Nos ancêtres, cet humble peuple de Yids est-européens qui
parlait le yiddish, avaient pour tradition d’arborer les impressionnants
lions héraldiques des héros bibliques comme ornements. Leurs
prétentions selon lesquelles ils descendaient de ces personnages de
légende étaient aussi justifiées que celles de Tess, l’ambitieuse
fille de ferme du roman de Thomas Hardy. Pourtant, même cette Tess de
fiction n’a pas conspiré pour évincer les seigneurs de leur château
et réclamer ce manoir comme son dû!
Un jour, comme je me promenais en compagnie de pèlerins chrétiens en
route pour la remarquable église du Saint Sépulcre, un juif hassid m’a
arrêté. Il voulait savoir si mes compagnons étaient juifs et, comme je
lui répondais par la négative, il s’est exclamé, éberlué :
« Que cherchent ces goys, ces Gentils, dans la ville sainte ? ».

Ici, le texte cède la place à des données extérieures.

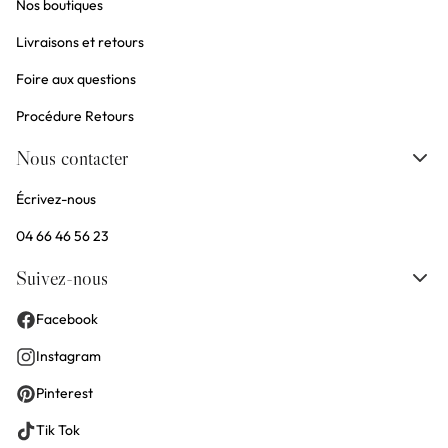
Nos boutiques
Livraisons et retours
Foire aux questions
Procédure Retours
Nous contacter
Écrivez-nous
04 66 46 56 23
Suivez-nous
Facebook
Instagram
Pinterest
Tik Tok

Il n’avait jamais entendu parler de la Passion de Jésus-Christ, dont il
n’utilisait le nom que pour jurer. Pour ma part, je suis tout autant
éberlué par l’ignorance de ce professeur juif de l’université de
Boston, qui n’en sait pas plus que notre simplet hassid. Jérusalem est
sainte pour des milliards de croyants : catholiques romains,
protestants, et catholiques de l’Église d’Orient, musulmans sunnites
et chiites, juifs hassidim et sépharades par milliers. Pourtant, en tant
que cité, Jérusalem n’est pas différente de n’importe quelle ville
du monde : elle appartient à ses citoyens.

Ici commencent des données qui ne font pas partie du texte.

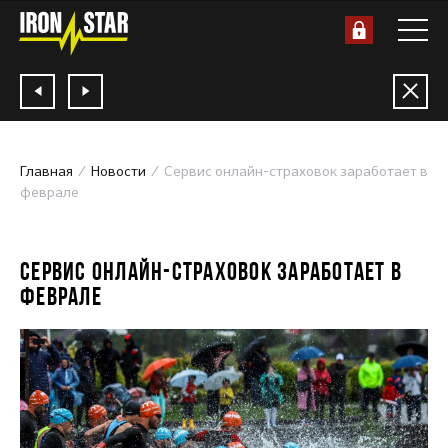
Главная
Новости
Сервис онлайн-страховок заработает в
феврале
10.01.2020
СЕРВИС ОНЛАЙН-СТРАХОВОК ЗАРАБОТАЕТ В
ФЕВРАЛЕ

Encore vingt ans de contrôle hassidique sur cette cité antique et
elle deviendra un autre Milwaukee, perdant à tout jamais son charme. Il
faut que Jérusalem soit rendue à ses habitants. Il faut que les
propriétés de Talbieh et Lifta, Qatamon et Malcha soient rendues à
leurs propriétaires. Monsieur le Professeur Wiesel, respectez les droits
de propriété des Gentils comme vous voudriez que les Gentils respectent
votre droit à votre jolie maison. Depuis 150 ans, les lieux saints
de Jérusalem bénéficient d’un statut international (le « Statu
quo ») qu’il n’y a pas lieu de bouleverser. La dernière
fois qu’on a essayé de le remettre en question, ce fut le siège de
Sébastopol et la charge de la brigade légère à la bataille de
Balaklava. La prochaine fois, ce pourrait être une guerre nucléaire.